Prediction models are increasingly used in healthcare to identify potential patient safety events. This systematic review including 25 articles identified several challenges related to electronic health record (EHR)-based prediction models for adverse drug event diagnosis or prognosis, including adherence to reporting standards, use of best practices to develop and validate prediction models, and absence of causal prediction modeling.
Moraes SM, Ferrari TCA, Beleigoli A. Int J Qual Health Care. 2023;34:mzad005.
The IHI Global Trigger Tool (GTT) is used to detect adverse events (AE) in hospitalized patients, but studies have shown variability in the types and rates of errors detected. In this study, researchers aimed to determine the accuracy of the GTT through a diagnostic test study. The GTT showed satisfactory sensitivity, specificity, and global accuracy for AE detection, but performed better when minor harm AEs were excluded.
Eppler MB, Sayegh AS, Maas M, et al. J Clin Med. 2023;12:1687.
Real-time use of artificial intelligence in the operating room allows surgeons to avoid or immediately address intraoperative adverse events. This review summarizes 13 articles published since 2010 that report on the use of artificial intelligence to predict intraoperative adverse events. Most studies used video and more than half were intended to detect bleeding.
Griffey RT, Schneider RM, Todorov AA. J Patient Saf. 2023;19:59-66.
Near-miss incidents present useful learning opportunities but frequently go unreported. This study used a computerized trigger tool to identify near-miss incidents in the emergency department (ED). Results show approximately 23% of ED visits during the 13-month study period included a near-miss incident.

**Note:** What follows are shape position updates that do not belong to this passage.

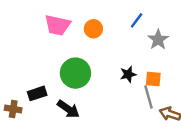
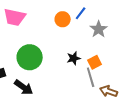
orange circle: (93, 29) -> (63, 19), moved
orange square: (153, 79) -> (95, 62), turned -32

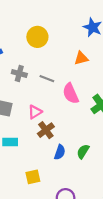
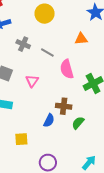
pink triangle: (35, 112) -> (32, 81), turned -32
brown cross: (46, 130) -> (64, 106), moved, turned 35
green semicircle: (83, 151) -> (78, 123), moved

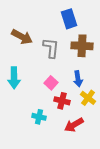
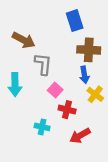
gray L-shape: (51, 48) -> (43, 64), moved
blue arrow: (78, 79) -> (84, 75), moved
yellow cross: (88, 98) -> (95, 94), moved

This analysis suggests computerized trigger tools can be useful to identify near misses that otherwise go unreported.
Surian D, Wang Y, Coiera E, et al. J Am Med Inform Assoc. 2022;30:382-392.

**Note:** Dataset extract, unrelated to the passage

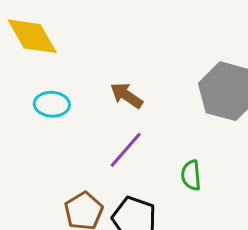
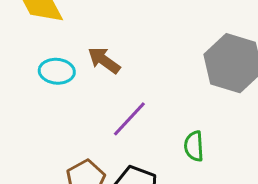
brown arrow: (127, 96) -> (104, 60), moved

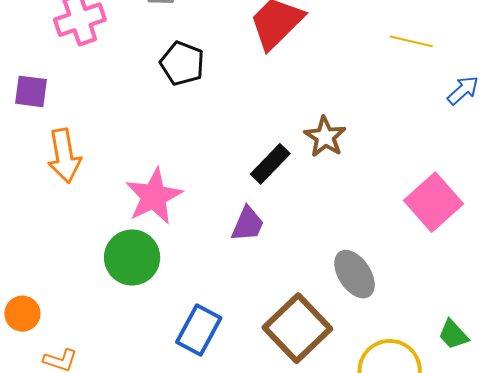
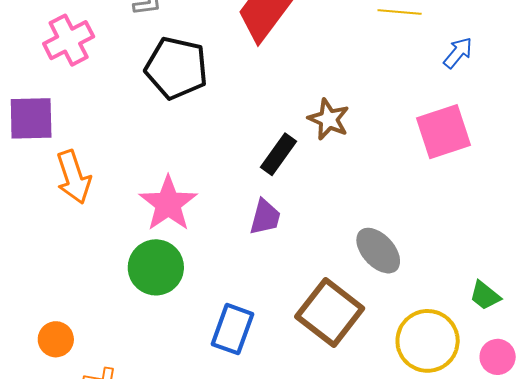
black pentagon: (182, 63) -> (176, 68), size x1.4
purple square: (31, 91) -> (31, 118), size x1.4
pink square: (433, 202) -> (443, 132), moved, turned 32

Health information technology (HIT), such as electronic health records (EHRs) or computerized provider order entry (CPOE) systems, are important approaches to improving safety. This scoping review of 45 articles found that machine learning and statistical modeling are the most commonly used automated, HIT-based methods for early detection of safety threats. Machine learning was often used to detect errors occurring in laboratory test results, prescriptions, and patient records. Statistical modeling was used to detect issues with clinical decision support systems.
Reinhart RM, Safari-Ferra P, Badh R, et al. Pediatrics. 2023;151:e2022056452.

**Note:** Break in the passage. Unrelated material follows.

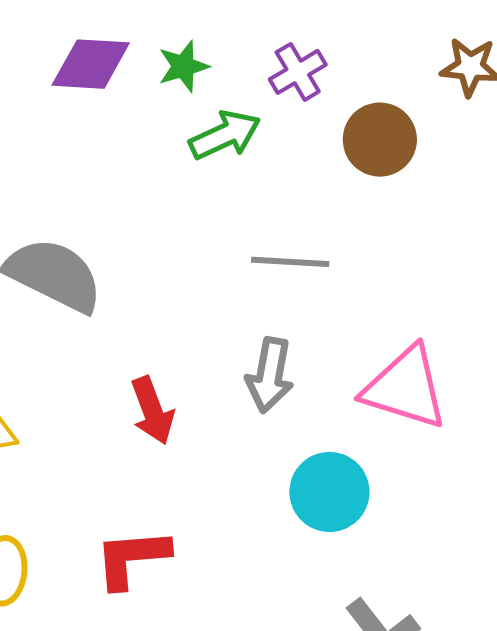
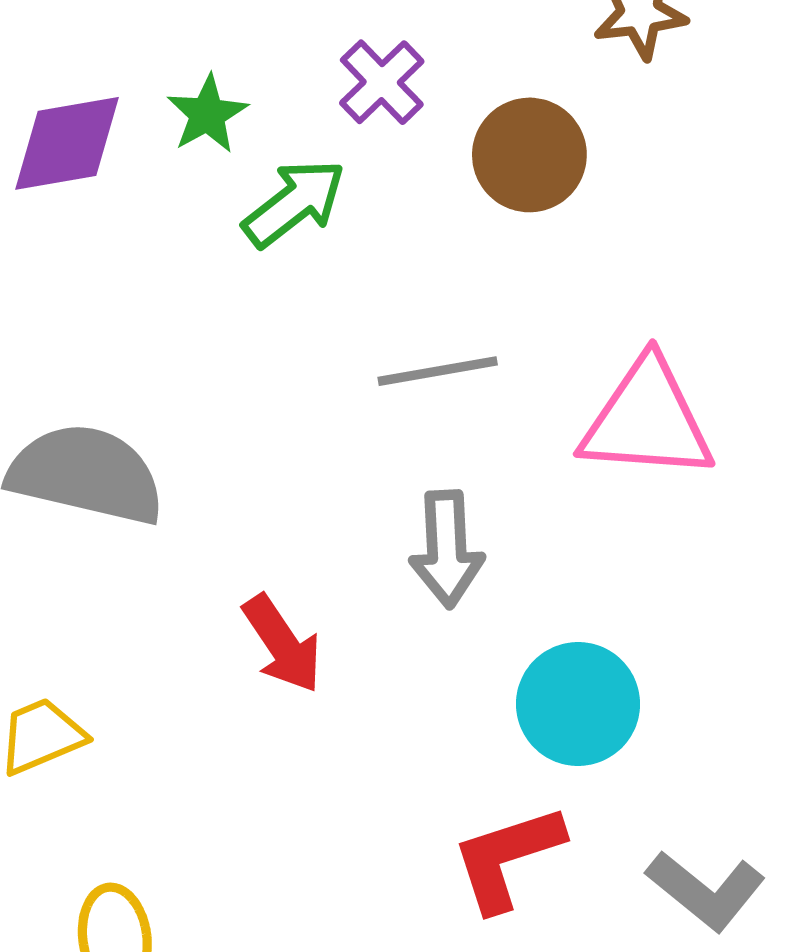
pink triangle: (405, 388) -> (647, 420), moved
red L-shape: (132, 558) -> (507, 858), moved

Trigger tools are widely used for detecting potential adverse events among adult and pediatric inpatients. This article describes the development of a pediatric triggers program that can identify potential adverse events in near real-time to facilitate appropriate preventative measures. The tool includes criteria from the IHI Global Trigger Tool as well as novel triggers (such as pain reassessment time, hospital readmissions, and suspected sepsis). The trigger team created a process for linking triggers to the organizational incident reporting system based on specific criteria (to reduce false-positive reports). The trigger team is continuously developing and refining triggers based on stakeholder input.
Malik MA, Motta-Calderon D, Piniella N, et al. Diagnosis (Berl). 2022;9:446-457.
Structured tools are increasingly used to identify diagnostic errors and related harms using electronic health record data. In this study, researchers compared the performance of two validated tools (Safer Dx and the DEER taxonomy) to identify diagnostic errors among patients with preventable or non-preventable deaths. Findings indicate that diagnostic errors and diagnostic process failures contributing to death were higher in preventable deaths (56%) but were also present in non-preventable deaths (17%).